Where Do We Go From Here

The outlook for the global economy remains uncertain. In conjunction with this, over the  weekend a clear sign of geopolitical risk was inserted with the attack on Saudi oil fields. Still, with central banks very focused including the ECB’s recent announcement, short-term the market will still have support.

What’s important from here is to strike while the iron is hot. In other words, extreme levels in markets generally don’t last. Similar to the move we had in rates over the past week, and in looking at the year-end charts in Investment Grade credit from 2015 and 2018, reversals in credit do happen and generally with pockets of illiquid markets. The end of 2018 is a prime example.

The Fed will likely deliver another 25-basis point cut this week. Yet, the bar going forward may in fact become more difficult as we close out 2019 with the potential for progress on the trade front. In other words, the same dynamics which created this pocket of very tight spreads and low rates could easily reverse if the trade situation alleviates and the Fed takes a step back.

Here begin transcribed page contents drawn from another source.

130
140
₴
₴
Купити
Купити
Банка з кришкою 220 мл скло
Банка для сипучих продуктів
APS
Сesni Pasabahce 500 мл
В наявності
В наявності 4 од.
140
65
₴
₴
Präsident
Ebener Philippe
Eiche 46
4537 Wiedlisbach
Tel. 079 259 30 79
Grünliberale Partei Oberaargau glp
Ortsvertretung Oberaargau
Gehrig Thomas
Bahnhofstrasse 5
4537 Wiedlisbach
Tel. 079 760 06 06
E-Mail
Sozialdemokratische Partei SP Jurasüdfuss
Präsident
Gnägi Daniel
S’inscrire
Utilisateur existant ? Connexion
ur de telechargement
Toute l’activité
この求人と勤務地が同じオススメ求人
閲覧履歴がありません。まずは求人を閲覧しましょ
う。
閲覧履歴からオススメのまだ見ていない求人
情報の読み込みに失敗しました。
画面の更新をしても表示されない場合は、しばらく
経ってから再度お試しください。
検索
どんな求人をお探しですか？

In the end, this has all been one big trade. From the latter part of last year, through the extreme global central bank pivot and the increasing pool of negative yielding assets. Essentially, the negative yield story in many ways is a negative growth story. As the central banks keep their foot on the gas, coupled with a short-term sentiment shift between the US and China, the potential for current market dynamics to reverse at some point has increased.

The Fed has spoken at length about the improvement in financial conditions this year. From the fall of 2018 through August of 2019, 10 year nominal yields are close to 200-basis points lower! Fed chairman Powell referred to this specifically when the Fed cut interest rates this past July. Essentially, the market should not view the rate cut in isolation and that much of the improvement has occurred without a cut in rates. And he is right.

Both on the consumer and corporate side, the importation of the negative yield dynamic abroad has offered a very constructive underpinning for overall financing levels in the United States.